A verdade é que nessas horas, o que importa é ser feliz e quando a gente resolve casar, morar junto, usar aliança, rasgar ou assinar um papel, normalmente é porque estamos vivendo um momento de extrema felicidade com alguém e não vamos subestimar a capacidade do ser humano de perder o senso de qualquer ridículo quando se está apaixonado e feliz.

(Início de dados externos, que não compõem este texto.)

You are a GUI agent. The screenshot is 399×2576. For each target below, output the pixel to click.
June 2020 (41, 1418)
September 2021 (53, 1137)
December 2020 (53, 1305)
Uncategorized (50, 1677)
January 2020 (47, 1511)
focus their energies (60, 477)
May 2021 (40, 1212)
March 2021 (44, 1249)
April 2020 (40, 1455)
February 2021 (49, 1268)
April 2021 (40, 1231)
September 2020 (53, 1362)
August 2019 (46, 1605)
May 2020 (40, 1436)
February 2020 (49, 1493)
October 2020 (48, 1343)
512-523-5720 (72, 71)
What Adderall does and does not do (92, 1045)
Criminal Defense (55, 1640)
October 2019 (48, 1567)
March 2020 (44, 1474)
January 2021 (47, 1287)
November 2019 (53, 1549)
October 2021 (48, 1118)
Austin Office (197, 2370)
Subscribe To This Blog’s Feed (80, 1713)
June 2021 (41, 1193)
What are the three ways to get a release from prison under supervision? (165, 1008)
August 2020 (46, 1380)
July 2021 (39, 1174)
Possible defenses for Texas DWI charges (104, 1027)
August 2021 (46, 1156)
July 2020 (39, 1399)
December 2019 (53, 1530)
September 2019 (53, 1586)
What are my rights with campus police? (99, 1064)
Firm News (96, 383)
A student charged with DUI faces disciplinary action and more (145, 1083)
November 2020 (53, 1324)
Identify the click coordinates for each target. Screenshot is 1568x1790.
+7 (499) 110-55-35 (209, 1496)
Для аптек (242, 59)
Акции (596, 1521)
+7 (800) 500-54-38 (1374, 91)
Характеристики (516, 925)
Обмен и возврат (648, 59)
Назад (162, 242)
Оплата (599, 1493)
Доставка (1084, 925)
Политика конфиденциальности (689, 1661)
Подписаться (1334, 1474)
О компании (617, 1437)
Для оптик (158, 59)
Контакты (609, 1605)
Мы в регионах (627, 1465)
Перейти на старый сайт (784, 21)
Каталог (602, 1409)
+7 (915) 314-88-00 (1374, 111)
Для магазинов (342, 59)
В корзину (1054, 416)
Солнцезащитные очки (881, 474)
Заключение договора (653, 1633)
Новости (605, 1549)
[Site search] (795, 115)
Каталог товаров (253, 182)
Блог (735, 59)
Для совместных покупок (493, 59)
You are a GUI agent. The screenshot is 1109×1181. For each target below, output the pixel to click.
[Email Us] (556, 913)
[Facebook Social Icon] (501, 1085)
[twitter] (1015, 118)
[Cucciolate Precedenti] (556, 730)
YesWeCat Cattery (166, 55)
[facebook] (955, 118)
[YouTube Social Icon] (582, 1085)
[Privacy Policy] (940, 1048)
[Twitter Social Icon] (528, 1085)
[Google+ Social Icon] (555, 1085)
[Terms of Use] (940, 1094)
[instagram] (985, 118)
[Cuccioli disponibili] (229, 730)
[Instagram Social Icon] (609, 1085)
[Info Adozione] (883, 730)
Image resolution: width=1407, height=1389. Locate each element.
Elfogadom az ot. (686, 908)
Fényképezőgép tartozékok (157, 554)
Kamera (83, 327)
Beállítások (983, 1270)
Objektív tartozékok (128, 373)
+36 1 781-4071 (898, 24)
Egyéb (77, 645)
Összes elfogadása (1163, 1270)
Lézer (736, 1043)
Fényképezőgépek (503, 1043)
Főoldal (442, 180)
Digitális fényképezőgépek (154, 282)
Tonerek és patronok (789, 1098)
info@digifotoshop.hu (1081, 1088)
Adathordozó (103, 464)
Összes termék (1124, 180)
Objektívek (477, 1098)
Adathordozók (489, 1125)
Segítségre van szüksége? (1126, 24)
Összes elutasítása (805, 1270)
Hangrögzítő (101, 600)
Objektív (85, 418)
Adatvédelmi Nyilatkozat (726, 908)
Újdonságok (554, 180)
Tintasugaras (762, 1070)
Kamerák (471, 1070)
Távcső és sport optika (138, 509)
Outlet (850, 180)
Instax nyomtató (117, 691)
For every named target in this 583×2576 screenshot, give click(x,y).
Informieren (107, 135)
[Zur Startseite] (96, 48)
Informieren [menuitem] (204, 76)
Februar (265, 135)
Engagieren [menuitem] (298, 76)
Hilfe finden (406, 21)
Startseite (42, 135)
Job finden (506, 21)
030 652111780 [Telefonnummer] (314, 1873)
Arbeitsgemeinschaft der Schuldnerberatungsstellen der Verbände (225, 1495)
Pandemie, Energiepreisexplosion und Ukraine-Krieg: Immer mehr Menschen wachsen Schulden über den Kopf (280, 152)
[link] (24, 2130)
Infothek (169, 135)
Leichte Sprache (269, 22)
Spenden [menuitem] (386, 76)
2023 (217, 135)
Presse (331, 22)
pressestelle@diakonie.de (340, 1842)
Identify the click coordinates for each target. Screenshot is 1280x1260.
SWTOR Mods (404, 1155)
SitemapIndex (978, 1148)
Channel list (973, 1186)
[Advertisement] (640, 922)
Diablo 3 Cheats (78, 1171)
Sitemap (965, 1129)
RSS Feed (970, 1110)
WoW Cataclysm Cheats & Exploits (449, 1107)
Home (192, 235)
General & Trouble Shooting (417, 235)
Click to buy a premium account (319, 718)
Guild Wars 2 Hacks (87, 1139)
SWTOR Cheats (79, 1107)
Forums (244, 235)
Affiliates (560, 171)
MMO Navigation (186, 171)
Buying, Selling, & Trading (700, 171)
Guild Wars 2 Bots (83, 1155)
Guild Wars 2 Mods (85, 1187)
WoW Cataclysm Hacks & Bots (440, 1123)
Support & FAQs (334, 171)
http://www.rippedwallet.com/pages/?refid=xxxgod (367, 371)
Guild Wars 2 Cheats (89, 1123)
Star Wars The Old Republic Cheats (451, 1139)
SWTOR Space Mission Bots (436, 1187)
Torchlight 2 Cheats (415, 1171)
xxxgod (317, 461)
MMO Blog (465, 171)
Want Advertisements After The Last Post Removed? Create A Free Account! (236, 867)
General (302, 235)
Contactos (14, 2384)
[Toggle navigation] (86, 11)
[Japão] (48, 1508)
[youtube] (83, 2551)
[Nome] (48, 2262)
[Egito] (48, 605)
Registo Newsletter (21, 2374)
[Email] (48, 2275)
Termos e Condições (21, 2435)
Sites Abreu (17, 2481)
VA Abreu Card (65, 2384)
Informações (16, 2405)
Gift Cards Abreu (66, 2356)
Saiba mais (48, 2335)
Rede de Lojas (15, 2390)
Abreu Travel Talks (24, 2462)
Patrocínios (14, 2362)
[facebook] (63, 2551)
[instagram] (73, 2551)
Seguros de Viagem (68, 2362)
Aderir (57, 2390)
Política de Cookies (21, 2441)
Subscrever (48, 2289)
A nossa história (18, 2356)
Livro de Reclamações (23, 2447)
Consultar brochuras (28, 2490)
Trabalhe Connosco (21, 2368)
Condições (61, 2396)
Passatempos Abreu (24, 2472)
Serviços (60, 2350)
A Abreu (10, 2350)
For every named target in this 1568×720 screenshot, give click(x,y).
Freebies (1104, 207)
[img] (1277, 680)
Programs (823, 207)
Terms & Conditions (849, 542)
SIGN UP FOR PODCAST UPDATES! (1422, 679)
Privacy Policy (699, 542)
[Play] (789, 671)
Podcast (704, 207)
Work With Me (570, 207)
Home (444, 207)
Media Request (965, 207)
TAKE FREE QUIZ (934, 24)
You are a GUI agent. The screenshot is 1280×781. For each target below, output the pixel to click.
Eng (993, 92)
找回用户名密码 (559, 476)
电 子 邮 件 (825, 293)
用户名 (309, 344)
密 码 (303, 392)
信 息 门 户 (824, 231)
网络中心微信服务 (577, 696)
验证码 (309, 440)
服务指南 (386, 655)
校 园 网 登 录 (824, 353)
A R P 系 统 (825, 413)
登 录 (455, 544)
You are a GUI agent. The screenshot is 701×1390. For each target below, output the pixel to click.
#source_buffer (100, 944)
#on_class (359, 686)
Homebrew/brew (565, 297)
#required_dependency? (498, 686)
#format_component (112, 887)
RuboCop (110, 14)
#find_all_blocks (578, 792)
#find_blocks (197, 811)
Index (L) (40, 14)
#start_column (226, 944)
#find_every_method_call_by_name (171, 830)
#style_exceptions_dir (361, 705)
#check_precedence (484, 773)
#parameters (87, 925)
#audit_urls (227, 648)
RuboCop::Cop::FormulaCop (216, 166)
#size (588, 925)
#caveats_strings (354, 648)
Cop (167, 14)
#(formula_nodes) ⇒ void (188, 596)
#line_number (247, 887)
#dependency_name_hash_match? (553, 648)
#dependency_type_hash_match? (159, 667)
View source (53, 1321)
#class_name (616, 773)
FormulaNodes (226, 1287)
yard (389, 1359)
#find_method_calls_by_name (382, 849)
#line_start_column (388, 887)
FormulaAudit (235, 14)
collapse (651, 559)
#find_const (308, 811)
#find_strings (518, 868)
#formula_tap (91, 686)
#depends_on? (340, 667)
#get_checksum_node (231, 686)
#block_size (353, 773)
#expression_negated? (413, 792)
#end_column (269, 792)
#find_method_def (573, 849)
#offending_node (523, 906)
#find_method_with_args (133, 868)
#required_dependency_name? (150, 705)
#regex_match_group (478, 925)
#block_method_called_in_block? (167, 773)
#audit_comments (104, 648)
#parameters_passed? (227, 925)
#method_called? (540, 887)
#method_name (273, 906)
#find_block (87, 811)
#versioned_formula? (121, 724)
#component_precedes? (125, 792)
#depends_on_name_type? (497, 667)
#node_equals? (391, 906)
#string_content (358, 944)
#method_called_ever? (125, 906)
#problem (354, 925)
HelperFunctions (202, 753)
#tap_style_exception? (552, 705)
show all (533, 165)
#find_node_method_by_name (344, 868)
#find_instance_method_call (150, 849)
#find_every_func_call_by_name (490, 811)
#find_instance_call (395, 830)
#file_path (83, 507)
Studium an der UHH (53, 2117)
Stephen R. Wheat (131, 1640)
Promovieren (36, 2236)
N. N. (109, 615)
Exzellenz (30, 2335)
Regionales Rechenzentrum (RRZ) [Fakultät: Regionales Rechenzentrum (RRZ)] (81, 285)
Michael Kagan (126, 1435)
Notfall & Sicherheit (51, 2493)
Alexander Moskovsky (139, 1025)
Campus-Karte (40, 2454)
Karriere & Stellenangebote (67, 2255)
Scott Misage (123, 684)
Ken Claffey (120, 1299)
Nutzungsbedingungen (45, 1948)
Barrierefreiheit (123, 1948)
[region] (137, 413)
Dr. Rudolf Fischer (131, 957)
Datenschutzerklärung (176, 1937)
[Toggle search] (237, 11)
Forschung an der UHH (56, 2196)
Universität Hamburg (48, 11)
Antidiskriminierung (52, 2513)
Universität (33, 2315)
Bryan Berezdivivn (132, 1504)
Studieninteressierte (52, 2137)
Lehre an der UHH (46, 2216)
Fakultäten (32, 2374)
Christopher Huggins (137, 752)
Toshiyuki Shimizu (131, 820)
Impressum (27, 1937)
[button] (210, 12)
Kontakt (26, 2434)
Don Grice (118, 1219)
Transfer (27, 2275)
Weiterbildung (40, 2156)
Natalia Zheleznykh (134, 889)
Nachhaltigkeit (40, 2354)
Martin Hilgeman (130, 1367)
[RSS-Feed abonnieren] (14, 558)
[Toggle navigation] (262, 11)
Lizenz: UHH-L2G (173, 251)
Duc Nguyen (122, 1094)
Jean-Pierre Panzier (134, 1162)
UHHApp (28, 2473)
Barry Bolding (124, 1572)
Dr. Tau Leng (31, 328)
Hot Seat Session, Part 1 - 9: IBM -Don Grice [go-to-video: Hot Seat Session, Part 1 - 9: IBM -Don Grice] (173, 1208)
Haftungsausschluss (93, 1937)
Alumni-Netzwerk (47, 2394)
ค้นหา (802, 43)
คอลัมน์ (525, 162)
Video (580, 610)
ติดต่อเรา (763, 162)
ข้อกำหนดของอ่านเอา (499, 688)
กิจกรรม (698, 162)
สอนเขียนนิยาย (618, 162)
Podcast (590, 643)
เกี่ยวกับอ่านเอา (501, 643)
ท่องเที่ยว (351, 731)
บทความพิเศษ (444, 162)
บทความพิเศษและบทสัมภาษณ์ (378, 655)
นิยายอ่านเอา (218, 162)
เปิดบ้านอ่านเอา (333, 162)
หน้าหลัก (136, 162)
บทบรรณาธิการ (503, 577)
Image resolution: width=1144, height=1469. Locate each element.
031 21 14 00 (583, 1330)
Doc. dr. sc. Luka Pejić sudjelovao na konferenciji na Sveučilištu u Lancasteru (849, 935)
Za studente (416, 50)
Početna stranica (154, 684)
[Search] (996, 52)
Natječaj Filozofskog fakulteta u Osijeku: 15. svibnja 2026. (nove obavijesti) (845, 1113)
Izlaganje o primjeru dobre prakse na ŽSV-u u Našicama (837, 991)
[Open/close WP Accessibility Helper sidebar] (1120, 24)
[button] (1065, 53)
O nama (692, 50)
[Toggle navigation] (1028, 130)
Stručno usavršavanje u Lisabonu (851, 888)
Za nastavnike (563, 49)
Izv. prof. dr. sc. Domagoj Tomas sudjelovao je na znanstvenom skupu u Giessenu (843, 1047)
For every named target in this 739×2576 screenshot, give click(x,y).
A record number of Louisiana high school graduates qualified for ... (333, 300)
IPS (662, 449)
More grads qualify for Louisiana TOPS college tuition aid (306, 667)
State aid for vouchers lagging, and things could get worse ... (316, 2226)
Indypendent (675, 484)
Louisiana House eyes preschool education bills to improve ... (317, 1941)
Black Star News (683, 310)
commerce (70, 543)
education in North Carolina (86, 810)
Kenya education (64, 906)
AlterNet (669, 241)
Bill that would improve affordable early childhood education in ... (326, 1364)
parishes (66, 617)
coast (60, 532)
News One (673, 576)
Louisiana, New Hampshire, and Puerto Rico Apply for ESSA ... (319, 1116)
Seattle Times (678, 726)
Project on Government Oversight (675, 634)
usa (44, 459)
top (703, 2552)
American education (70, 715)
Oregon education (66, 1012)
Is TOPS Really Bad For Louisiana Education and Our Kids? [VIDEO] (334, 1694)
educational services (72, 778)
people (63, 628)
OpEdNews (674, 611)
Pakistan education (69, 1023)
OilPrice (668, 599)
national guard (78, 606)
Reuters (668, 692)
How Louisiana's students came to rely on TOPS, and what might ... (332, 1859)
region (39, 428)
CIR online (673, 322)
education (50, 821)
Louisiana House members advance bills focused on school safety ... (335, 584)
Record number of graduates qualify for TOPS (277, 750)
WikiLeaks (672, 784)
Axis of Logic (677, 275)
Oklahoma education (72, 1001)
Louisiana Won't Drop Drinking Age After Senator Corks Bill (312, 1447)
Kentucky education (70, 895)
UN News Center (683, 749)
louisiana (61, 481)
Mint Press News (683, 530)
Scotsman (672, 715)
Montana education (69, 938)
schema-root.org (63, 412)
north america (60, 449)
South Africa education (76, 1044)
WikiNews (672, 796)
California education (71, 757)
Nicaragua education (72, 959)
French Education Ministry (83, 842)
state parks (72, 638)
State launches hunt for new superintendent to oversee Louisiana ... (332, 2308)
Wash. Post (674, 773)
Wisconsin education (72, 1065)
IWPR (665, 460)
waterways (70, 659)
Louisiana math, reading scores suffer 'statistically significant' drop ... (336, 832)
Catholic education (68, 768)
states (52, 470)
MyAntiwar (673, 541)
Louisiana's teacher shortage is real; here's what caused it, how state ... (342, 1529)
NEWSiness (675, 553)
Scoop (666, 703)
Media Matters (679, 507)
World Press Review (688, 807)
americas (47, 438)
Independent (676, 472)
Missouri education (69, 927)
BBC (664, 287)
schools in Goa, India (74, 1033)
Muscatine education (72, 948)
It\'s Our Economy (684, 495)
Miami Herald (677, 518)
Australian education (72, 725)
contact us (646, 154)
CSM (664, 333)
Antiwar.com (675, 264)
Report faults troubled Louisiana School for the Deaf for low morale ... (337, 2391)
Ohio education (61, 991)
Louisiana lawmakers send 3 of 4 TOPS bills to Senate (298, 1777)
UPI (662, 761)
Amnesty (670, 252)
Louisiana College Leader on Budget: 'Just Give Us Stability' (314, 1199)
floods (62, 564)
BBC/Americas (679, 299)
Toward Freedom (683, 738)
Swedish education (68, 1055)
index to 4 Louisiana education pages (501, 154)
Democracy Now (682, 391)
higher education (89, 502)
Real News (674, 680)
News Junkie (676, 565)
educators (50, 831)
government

Eu morava junto e chamava meu namorado as vezes de marido, as vezes de namorado, as vezes de amigo, dependendo da língua e do momento e não tinha nenhum problema com a mobilidade dos termos ou a suposta instabilidade da situação. Ele já era mais tenso. Vinha dessa geração holandesa que inventou de chamar casamento de contrato e sempre me apresentava para os outros como ‘amiga’. No começo eu estranhava o termo mas é preciso tempo e convivência com a cultura holandesa para ir entendendo a caretice das excentricidades.

Já tinha relaxado e até mesmo desistido de tentar explicar para o meu pai que no fundo é tudo a mesma coisa quando vejo meu ‘amigo’ um dia chegar em casa com um buquê de flores enorme, olhar nos meus olhos e perguntar: você quer casar comigo?

Eu nem lembro como foi minha primeira reação, só lembro que não acreditei. Depois dei uma risada meio nervosa, peguei as flores e continuei muda, sem acreditar.

Mas ele ficou lá, parado me olhando, esperando a resposta. Percebi então que era sério, que deveria dizer alguma coisa o que nessas horas só podem ser duas: Sim ou Não. Mas não conseguia falar nada e o que é pior queria mas não queria. Queria dizer sim para ele mas não tinha certeza se queria me casar… aí lembrei da hipocrisia holandesa, do quanto achava ridículo querer mudar somente a aparência sem mexer na essência das idéias mas principalmente percebi, e isso foi fundamental, o quanto o meu namorado, amigo e amor estava se entregando naquele gesto. Emocionada respirei fundo e disse: Sim!

Para minha surpresa a coisa não parou por aí e nesse ponto admiro meu marido, quando ele se resolve por uma coisa não se acanha, vai fundo.
Meus pais, meu irmão e uma tia estavam na Europa. Combinamos de passarmos todos juntos um final de semana na Bélgica onde também encontraríamos minha futura sogra, que por sua vez mora na França. Foi lá, em Bruxelas, num alegre jantar em família que ele pediu tradicionalmente ao meu pai a minha mão em casamento. Não preciso nem dizer que as mulheres se emocionaram, meu pai perdeu a fala e ele virou o genro do ano.

Mas o que nem eu nem ninguém sabia é que estava grávida e todos os planos que fizemos naquela noite nunca aconteceram daquela maneira. Uns tiveram que esperar outros se perderam no caminho porque as vezes quando estamos nesse êxtase de felicidade nos esquecemos que a vida é simplesmente assim, eterna mudança e movimento e que nem sempre as coisas acontecem como planejamos mas o que importa, o que fica, é a essência das idéias.